On the procedure for making a contribution to the authorized capital

First of all, the property to be included in the authorized capital must be assessed. This procedure is carried out by the Board of Directors (in the case of Joint stock company) together with an involved independent appraiser. Moreover, he has no right to set a higher price than the one announced.

In the case of establishing a Limited Liability Company (LLC), the cost of the minimum allowable authorized capital is ten thousand rubles.

There is no need to pay the entire amount upon establishment. It is enough to deposit five thousand at once, and then, within a year, the remaining funds.

If the founder is a single person, his sole decision when drawing up a protocol on the value of the property is sufficient. If the estimated cost is more than twenty thousand rubles, then, before contributing the authorized capital with property, the latter is appraised with the invitation of a professional appraiser.
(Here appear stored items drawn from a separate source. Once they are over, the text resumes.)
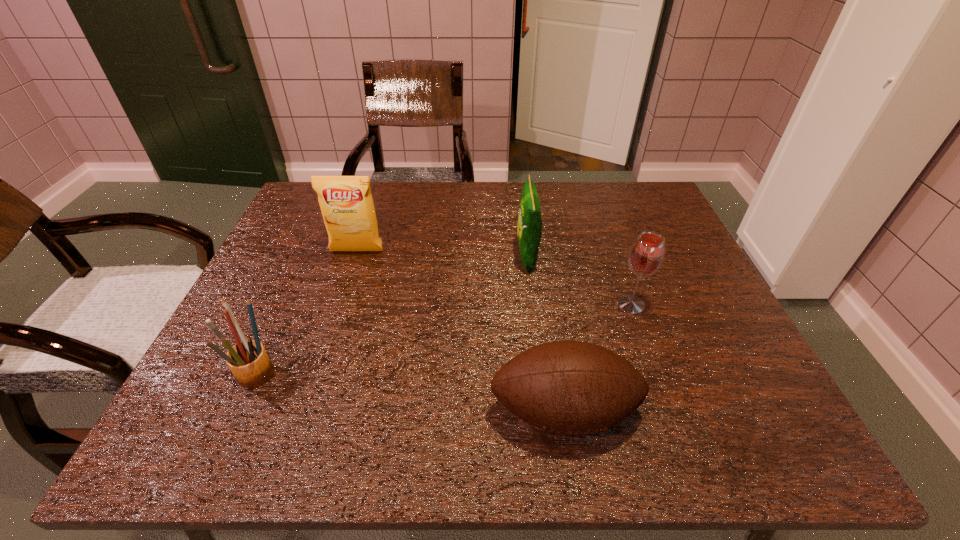 Locate an element on the screen. This screenshot has width=960, height=540. the left crisp (potato chip) is located at coordinates (346, 202).

Identify the location of the right crisp (potato chip). (529, 231).

At what (x,y) coordinates should I click in order to perform the action: click on the third farthest object. Please return your answer as a coordinate pair (x, y). The width and height of the screenshot is (960, 540). Looking at the image, I should click on (646, 255).

I want to click on wineglass, so click(646, 255).

At what (x,y) coordinates should I click in order to perform the action: click on pencil box. Please return your answer as a coordinate pair (x, y). Looking at the image, I should click on (248, 361).

Find the location of a particular element. The height and width of the screenshot is (540, 960). football is located at coordinates (569, 388).

The width and height of the screenshot is (960, 540). In order to click on free region located on the front of the left crisp (potato chip) with the logo in this screenshot , I will do `click(314, 382)`.

Where is `vacant space located on the front-facing side of the right crisp (potato chip)`? vacant space located on the front-facing side of the right crisp (potato chip) is located at coordinates (490, 258).

At what (x,y) coordinates should I click in order to perform the action: click on vacant area situated 0.140m on the front-facing side of the right crisp (potato chip). Please return your answer as a coordinate pair (x, y). This screenshot has height=540, width=960. Looking at the image, I should click on tap(463, 258).

At what (x,y) coordinates should I click in order to perform the action: click on free space located on the front-facing side of the right crisp (potato chip). Please return your answer as a coordinate pair (x, y). This screenshot has height=540, width=960. Looking at the image, I should click on (395, 258). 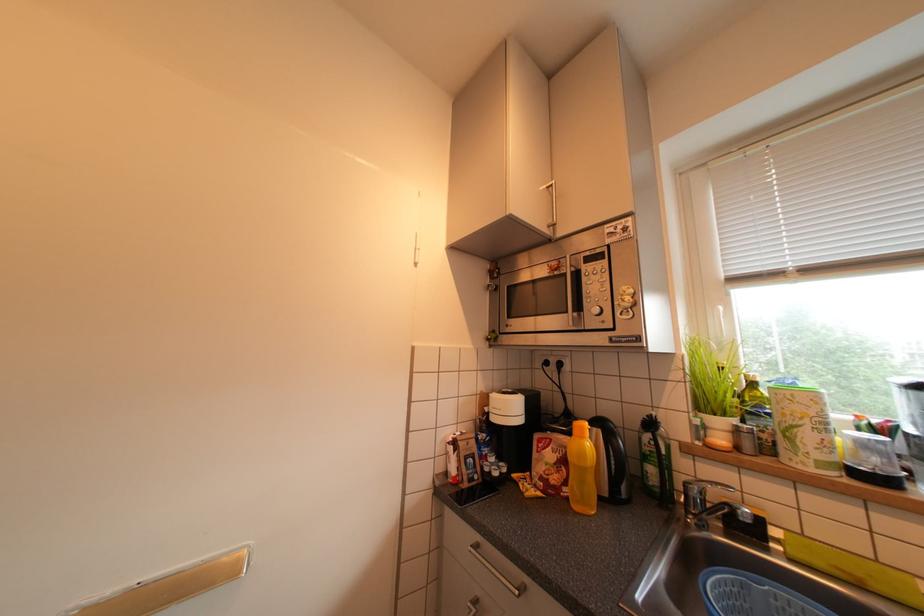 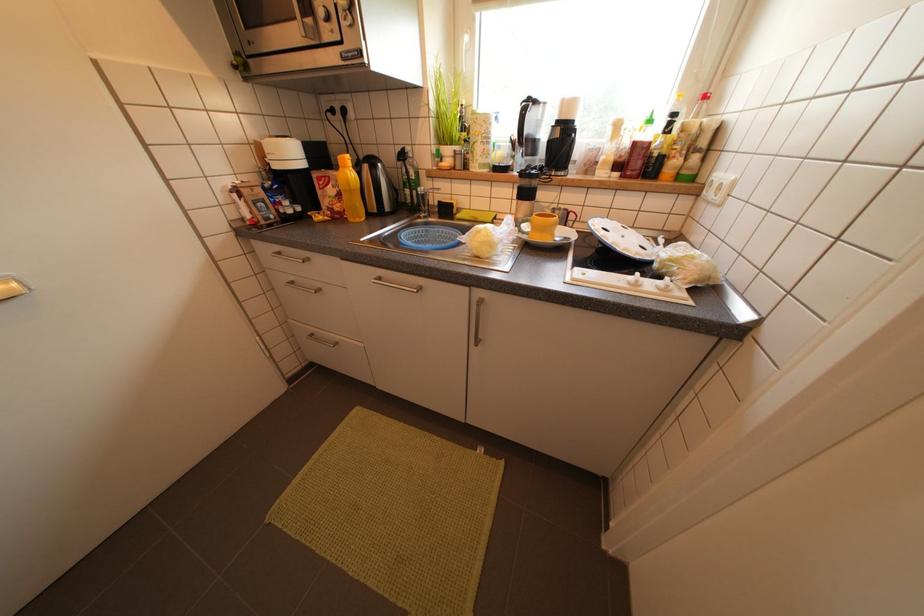 The first image is from the beginning of the video and the second image is from the end. How did the camera likely rotate when shooting the video?

The camera's rotation is toward right-down. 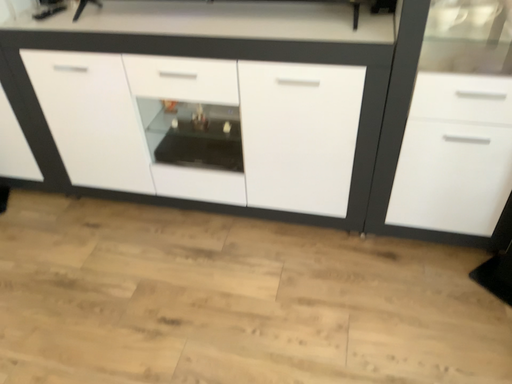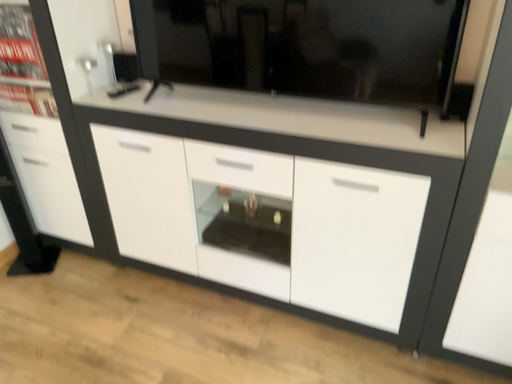 Question: Which way did the camera rotate in the video?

Samples of all necessary documents- standard, but can be adjusted to suit your own needs and in agreement with lawyers.

Legal Requirements

The property is transferred to the balance sheet of the established enterprise with the preparation of a transfer act. It is signed by each of the founders.

A prerequisite is to include in the relevant sections of the Charter and the constituent agreement (if there is more than one founder) the very possibility of contributing the authorized capital with property. As well as restrictions on types of property.

The property contribution made to the authorized capital is not, by law, a gratuitous transfer. The contributing party (investor) receives the rights to receive a certain part of the profits earned by the Company, as well as a certain part of the property in the event of liquidation.